Top of Material for this task

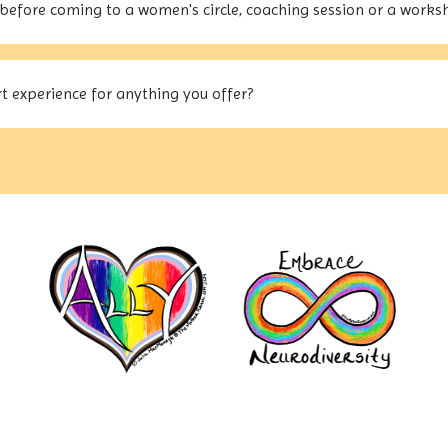
before coming to a women's circle, coaching session or a works
t experience for anything you offer?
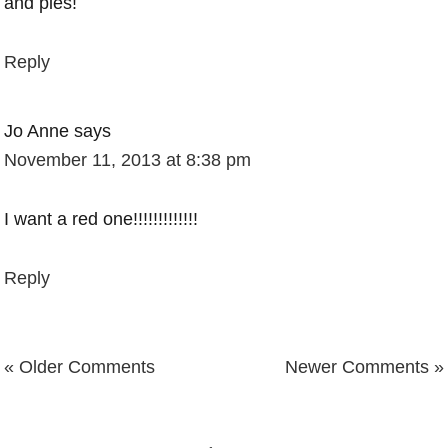
and pies!
Reply
Jo Anne
says
November 11, 2013 at 8:38 pm
I want a red one!!!!!!!!!!!!!
Reply
« Older Comments
Newer Comments »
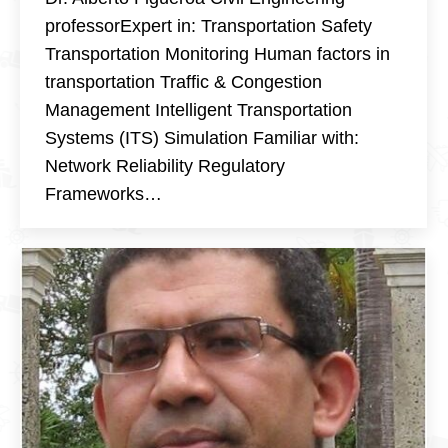
professorExpert in: Transportation Safety
Transportation Monitoring Human factors in
transportation Traffic & Congestion
Management Intelligent Transportation
Systems (ITS) Simulation Familiar with:
Network Reliability Regulatory
Frameworks…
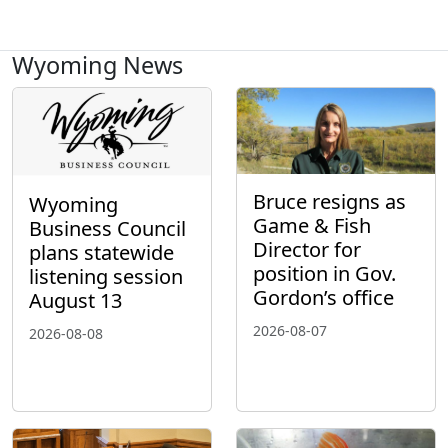
Wyoming News
Bruce resigns as
Wyoming
Game & Fish
Business Council
Director for
plans statewide
position in Gov.
listening session
Gordon’s office
August 13
2026-08-07
2026-08-08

Bottom of Material for this task

### Work task
Transcribe the lines above exactly, beginning at the one with "November 11, 2013 at 8:38 pm" and ending at the one with "Network Reliability Regulatory". Include both; exclude the pictures.

### Task response
November 11, 2013 at 8:38 pm
I want a red one!!!!!!!!!!!!!
Reply
« Older Comments
Newer Comments »
professorExpert in: Transportation Safety
Transportation Monitoring Human factors in
transportation Traffic & Congestion
Management Intelligent Transportation
Systems (ITS) Simulation Familiar with:
Network Reliability Regulatory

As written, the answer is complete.